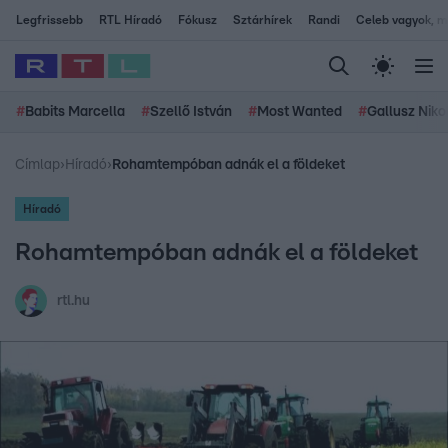
Legfrissebb
RTL Híradó
Fókusz
Sztárhírek
Randi
Celeb vagyok, me
#
Babits Marcella
#
Szellő István
#
Most Wanted
#
Gallusz Niko
Címlap
›
Híradó
›
Rohamtempóban adnák el a földeket
Híradó
Rohamtempóban adnák el a földeket
rtl.hu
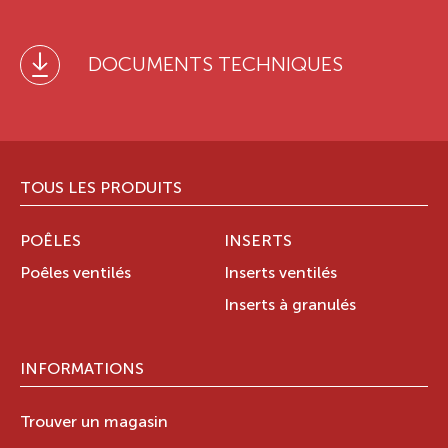
DOCUMENTS TECHNIQUES
TOUS LES PRODUITS
POÊLES
INSERTS
Poêles ventilés
Inserts ventilés
Inserts à granulés
INFORMATIONS
Trouver un magasin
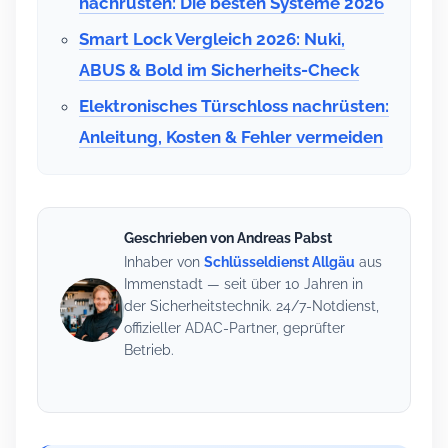
nachrüsten: Die besten Systeme 2026
Smart Lock Vergleich 2026: Nuki,
ABUS & Bold im Sicherheits-Check
Elektronisches Türschloss nachrüsten:
Anleitung, Kosten & Fehler vermeiden
Geschrieben von Andreas Pabst
Inhaber von
Schlüsseldienst Allgäu
aus
Immenstadt — seit über 10 Jahren in
der Sicherheitstechnik. 24/7-Notdienst,
offizieller ADAC-Partner, geprüfter
Betrieb.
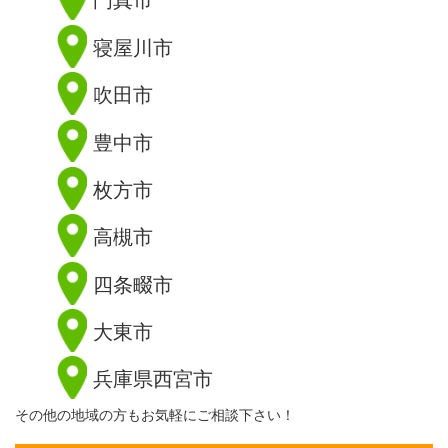
寝屋川市
吹田市
豊中市
枚方市
高槻市
四条畷市
大東市
兵庫県西宮市
その他の地域の方もお気軽にご相談下さい！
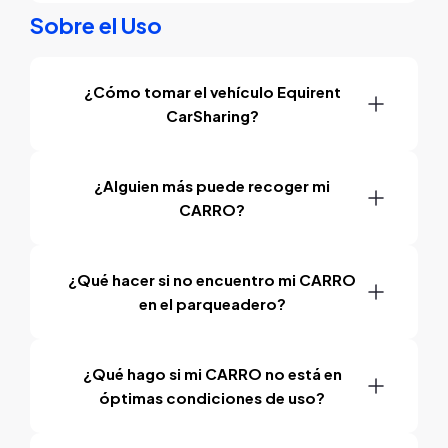
Sobre el Uso
¿Cómo tomar el vehículo Equirent
CarSharing?
¿Alguien más puede recoger mi
CARRO?
¿Qué hacer si no encuentro mi CARRO
en el parqueadero?
¿Qué hago si mi CARRO no está en
óptimas condiciones de uso?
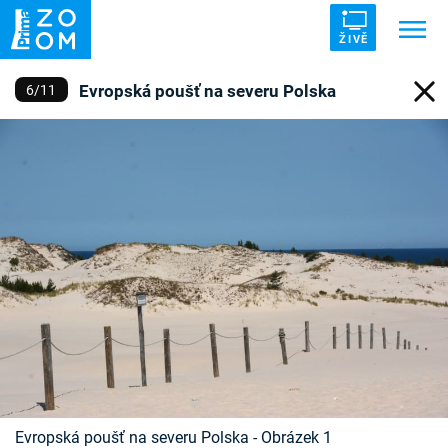
ŽIVĚ
Evropská poušť na severu Polska
6
/
11
Trendy:
ZRÁDCI
UFO
DRUHÁ SVĚTOVÁ VÁLKA
ZÁHADY
VETŘELCI DÁVNOVĚKU
Témata
Témata
Pořady
TV Program
Evropská poušť na severu Polska - Obrázek 1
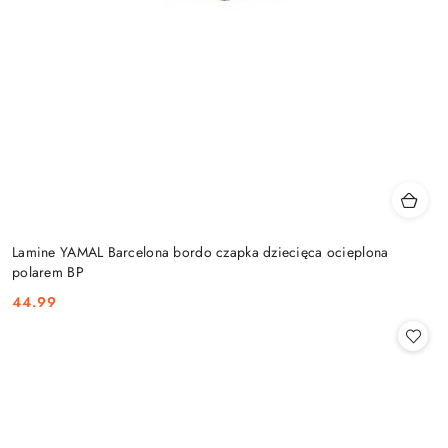
Lamine YAMAL Barcelona bordo czapka dziecięca ocieplona
polarem BP
44.99
Cena:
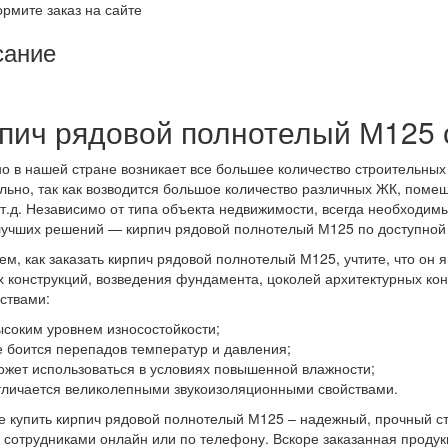
рмите заказ на сайте
сание
пич рядовой полнотелый М125 
о в нашей стране возникает все большее количество строительных
льно, так как возводится большое количество различных ЖК, поме
 т.д. Независимо от типа объекта недвижимости, всегда необходим
учших решений — кирпич рядовой полнотелый М125 по доступной
ем, как заказать кирпич рядовой полнотелый М125, учтите, что он
 конструкций, возведения фундамента, цоколей архитектурных ко
ствами:
ысоким уровнем износостойкости;
е боится перепадов температур и давления;
ожет использоваться в условиях повышенной влажности;
тличается великолепными звукоизоляционными свойствами.
 купить кирпич рядовой полнотелый М125 – надежный, прочный ст
сотрудниками онлайн или по телефону. Вскоре заказанная продукц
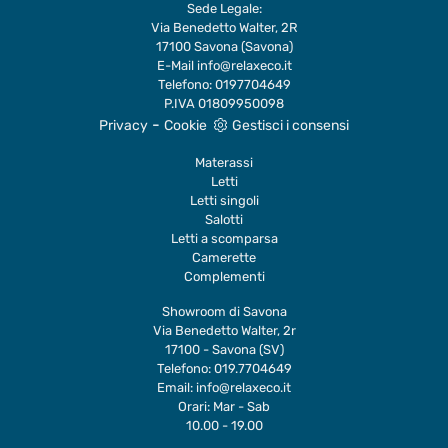
Sede Legale:
Via Benedetto Walter, 2R
17100 Savona (Savona)
E-Mail
info@relaxeco.it
Telefono:
0197704649
P.IVA 01809950098
-
Privacy
Cookie
Gestisci i consensi
Materassi
Letti
Letti singoli
Salotti
Letti a scomparsa
Camerette
Complementi
Showroom di Savona
Via Benedetto Walter, 2r
17100 - Savona (SV)
Telefono:
019.7704649
Email:
info@relaxeco.it
Orari: Mar - Sab
10.00 - 19.00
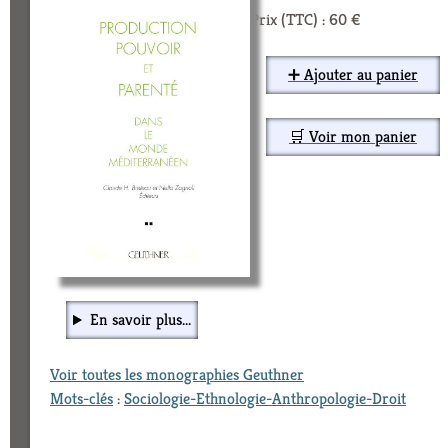
Prix (TTC) : 60 €
➕ Ajouter au panier
🛒 Voir mon panier
En savoir plus...
Voir toutes les monographies Geuthner
Mots-clés
:
Sociologie-Ethnologie-Anthropologie-Droit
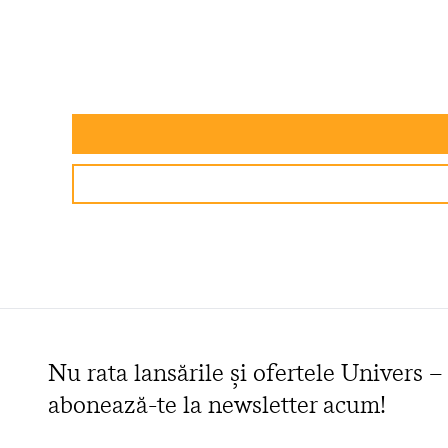
Nu rata lansările și ofertele Univers –
abonează-te la newsletter acum!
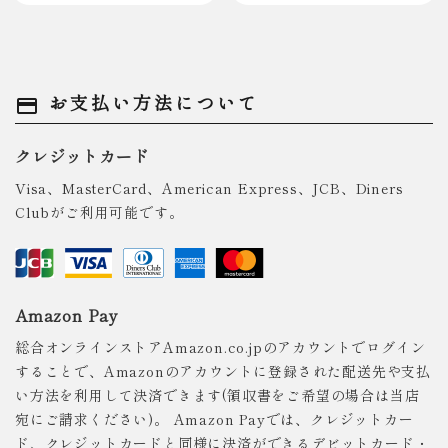
お支払い方法について
payment
クレジットカード
Visa、MasterCard、American Express、JCB、Diners
Clubがご利用可能です。
Amazon Pay
総合オンラインストアAmazon.co.jpのアカウントでログイン
することで、Amazonのアカウントに登録された配送先や支払
い方法を利用して決済できます(領収書をご希望の場合は当店
宛にご請求ください)。 Amazon Payでは、クレジットカー
ド、クレジットカードと同様に決済ができるデビットカード・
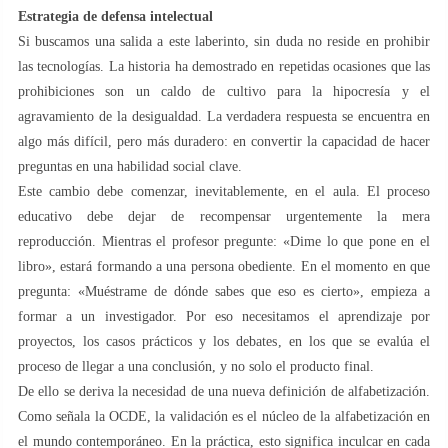
Estrategia de defensa intelectual
Si buscamos una salida a este laberinto, sin duda no reside en prohibir
las tecnologías. La historia ha demostrado en repetidas ocasiones que las
prohibiciones son un caldo de cultivo para la hipocresía y el
agravamiento de la desigualdad. La verdadera respuesta se encuentra en
algo más difícil, pero más duradero: en convertir la capacidad de hacer
preguntas en una habilidad social clave.
Este cambio debe comenzar, inevitablemente, en el aula. El proceso
educativo debe dejar de recompensar urgentemente la mera
reproducción. Mientras el profesor pregunte: «Dime lo que pone en el
libro», estará formando a una persona obediente. En el momento en que
pregunta: «Muéstrame de dónde sabes que eso es cierto», empieza a
formar a un investigador. Por eso necesitamos el aprendizaje por
proyectos, los casos prácticos y los debates, en los que se evalúa el
proceso de llegar a una conclusión, y no solo el producto final.
De ello se deriva la necesidad de una nueva definición de alfabetización.
Como señala la OCDE, la validación es el núcleo de la alfabetización en
el mundo contemporáneo. En la práctica, esto significa inculcar en cada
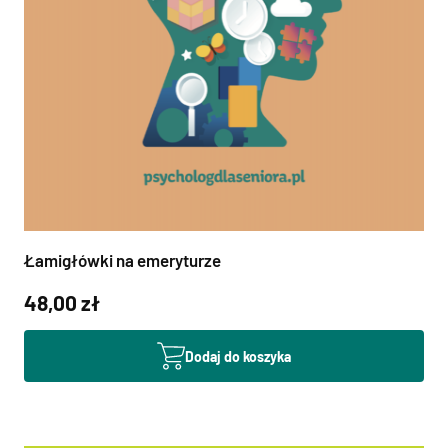
Łamigłówki na emeryturze
48,00 zł
Dodaj do koszyka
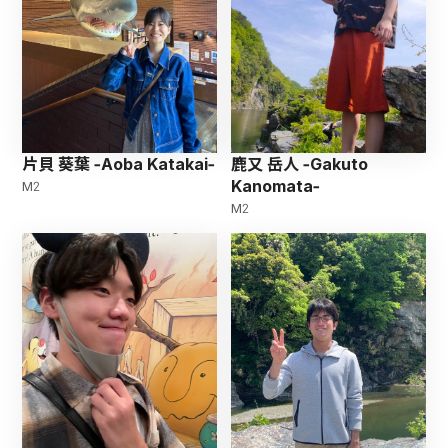
鹿又 岳人 -Gakuto
片貝 葵葉 -Aoba Katakai-
Kanomata-
M2
M2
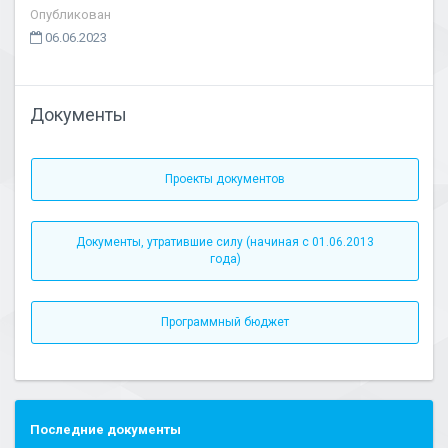
Опубликован
06.06.2023
Документы
Проекты документов
Документы, утратившие силу (начиная с 01.06.2013
года)
Программный бюджет
Последние документы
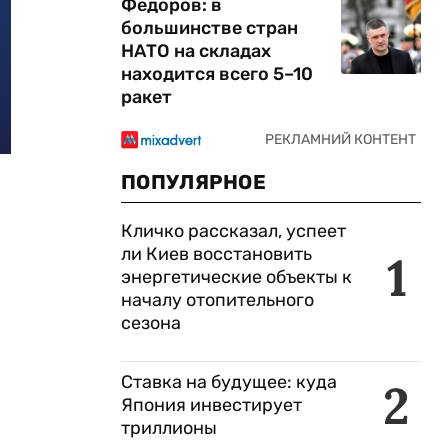
Федоров: в
большинстве стран
НАТО на складах
находится всего 5–10
ракет
ПОПУЛЯРНОЕ
Кличко рассказал, успеет
ли Киев восстановить
1
энергетические объекты к
началу отопительного
сезона
Ставка на будущее: куда
2
Япония инвестирует
триллионы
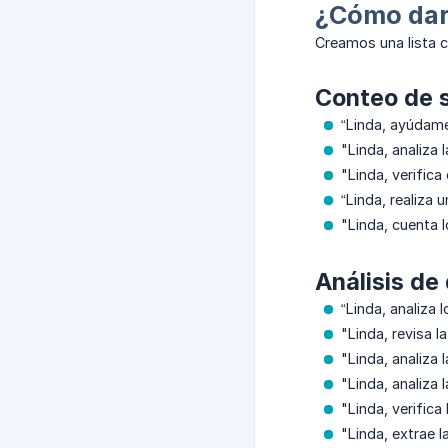
¿Cómo darl
Creamos una lista c
Conteo de 
“Linda, ayúdame
"Linda, analiza
"Linda, verific
“Linda, realiza 
"Linda, cuenta 
Análisis de
“Linda, analiza
"Linda, revisa l
"Linda, analiza 
"Linda, analiza
"Linda, verifica
"Linda, extrae 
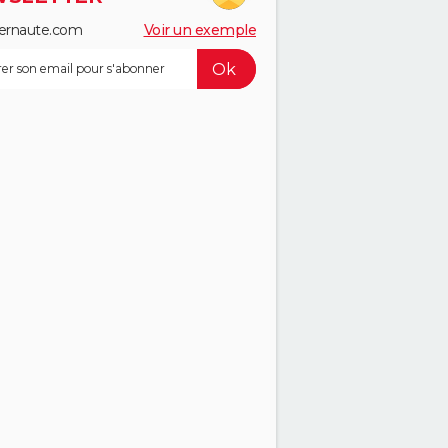
ernaute.com
Voir un exemple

########################################

■ **PROBLEM STATEMENT**: Output the entries above exactly. Drop the pictures.

■ **PROBLEM SOLUTION**:
Legfrissebb
RTL Híradó
Fókusz
Sztárhírek
Randi
Celeb vagyok, me
#
Babits Marcella
#
Szellő István
#
Most Wanted
#
Gallusz Niko
Címlap
›
Híradó
›
Rohamtempóban adnák el a földeket
Híradó
Rohamtempóban adnák el a földeket
rtl.hu
DOCUMENTS TECHNIQUES
TOUS LES PRODUITS
POÊLES
INSERTS
Poêles ventilés
Inserts ventilés
Inserts à granulés
INFORMATIONS
Trouver un magasin
nachrüsten: Die besten Systeme 2026
Smart Lock Vergleich 2026: Nuki,
ABUS & Bold im Sicherheits-Check
Elektronisches Türschloss nachrüsten:
Anleitung, Kosten & Fehler vermeiden
Geschrieben von Andreas Pabst
Inhaber von
Schlüsseldienst Allgäu
aus
Immenstadt — seit über 10 Jahren in
der Sicherheitstechnik. 24/7-Notdienst,
offizieller ADAC-Partner, geprüfter
Betrieb.
寝屋川市
吹田市
豊中市
枚方市
高槻市
四条畷市
大東市
兵庫県西宮市
その他の地域の方もお気軽にご相談下さい！
Sobre el Uso
¿Cómo tomar el vehículo Equirent
CarSharing?
¿Alguien más puede recoger mi
CARRO?
¿Qué hacer si no encuentro mi CARRO
en el parqueadero?
¿Qué hago si mi CARRO no está en
óptimas condiciones de uso?
ŽIVĚ
Evropská poušť na severu Polska
6
/
11
Trendy:
ZRÁDCI
UFO
DRUHÁ SVĚTOVÁ VÁLKA
ZÁHADY
VETŘELCI DÁVNOVĚKU
Témata
Témata
Pořady
TV Program
Evropská poušť na severu Polska - Obrázek 1
Lamine YAMAL Barcelona bordo czapka dziecięca ocieplona
polarem BP
44.99
Cena:
рмите заказ на сайте
сание
пич рядовой полнотелый М125 
о в нашей стране возникает все большее количество строительных
льно, так как возводится большое количество различных ЖК, поме
 т.д. Независимо от типа объекта недвижимости, всегда необходим
учших решений — кирпич рядовой полнотелый М125 по доступной
ем, как заказать кирпич рядовой полнотелый М125, учтите, что он
 конструкций, возведения фундамента, цоколей архитектурных ко
ствами:
ысоким уровнем износостойкости;
е боится перепадов температур и давления;
ожет использоваться в условиях повышенной влажности;
тличается великолепными звукоизоляционными свойствами.
 купить кирпич рядовой полнотелый М125 – надежный, прочный ст
сотрудниками онлайн или по телефону. Вскоре заказанная продукц
Sede Legale:
Via Benedetto Walter, 2R
17100 Savona (Savona)
E-Mail
info@relaxeco.it
Telefono:
0197704649
P.IVA 01809950098
-
Privacy
Cookie
Gestisci i consensi
Materassi
Letti
Letti singoli
Salotti
Letti a scomparsa
Camerette
Complementi
Showroom di Savona
Via Benedetto Walter, 2r
17100 - Savona (SV)
Telefono:
019.7704649
Email:
info@relaxeco.it
Orari: Mar - Sab
10.00 - 19.00
Prix (TTC) : 60 €
➕ Ajouter au panier
🛒 Voir mon panier
En savoir plus...
Voir toutes les monographies Geuthner
Mots-clés
:
Sociologie-Ethnologie-Anthropologie-Droit
Nu rata lansările și ofertele Univers –
abonează-te la newsletter acum!
お支払い方法について
payment
クレジットカード
Visa、MasterCard、American Express、JCB、Diners
Clubがご利用可能です。
Amazon Pay
総合オンラインストアAmazon.co.jpのアカウントでログイン
することで、Amazonのアカウントに登録された配送先や支払
い方法を利用して決済できます(領収書をご希望の場合は当店
宛にご請求ください)。 Amazon Payでは、クレジットカー
ド、クレジットカードと同様に決済ができるデビットカード・
Estrategia de defensa intelectual
Si buscamos una salida a este laberinto, sin duda no reside en prohibir
las tecnologías. La historia ha demostrado en repetidas ocasiones que las
prohibiciones son un caldo de cultivo para la hipocresía y el
agravamiento de la desigualdad. La verdadera respuesta se encuentra en
algo más difícil, pero más duradero: en convertir la capacidad de hacer
preguntas en una habilidad social clave.
Este cambio debe comenzar, inevitablemente, en el aula. El proceso
educativo debe dejar de recompensar urgentemente la mera
reproducción. Mientras el profesor pregunte: «Dime lo que pone en el
libro», estará formando a una persona obediente. En el momento en que
pregunta: «Muéstrame de dónde sabes que eso es cierto», empieza a
formar a un investigador. Por eso necesitamos el aprendizaje por
proyectos, los casos prácticos y los debates, en los que se evalúa el
proceso de llegar a una conclusión, y no solo el producto final.
De ello se deriva la necesidad de una nueva definición de alfabetización.
Como señala la OCDE, la validación es el núcleo de la alfabetización en
el mundo contemporáneo. En la práctica, esto significa inculcar en cada
Łamigłówki na emeryturze
48,00 zł
Dodaj do koszyka
鹿又 岳人 -Gakuto
片貝 葵葉 -Aoba Katakai-
Kanomata-
M2
M2
Опубликован
06.06.2023
Документы
Проекты документов
Документы, утратившие силу (начиная с 01.06.2013
года)
Программный бюджет
Последние документы
Федоров: в
большинстве стран
НАТО на складах
находится всего 5–10
ракет
ПОПУЛЯРНОЕ
Кличко рассказал, успеет
ли Киев восстановить
1
энергетические объекты к
началу отопительного
сезона
Ставка на будущее: куда
2
Япония инвестирует
триллионы
¿Cómo darl
Creamos una lista c
Conteo de 
“Linda, ayúdame
"Linda, analiza
"Linda, verific
“Linda, realiza 
"Linda, cuenta 
Análisis de
“Linda, analiza
"Linda, revisa l
"Linda, analiza 
"Linda, analiza
"Linda, verifica
"Linda, extrae 
ernaute.com
Voir un exemple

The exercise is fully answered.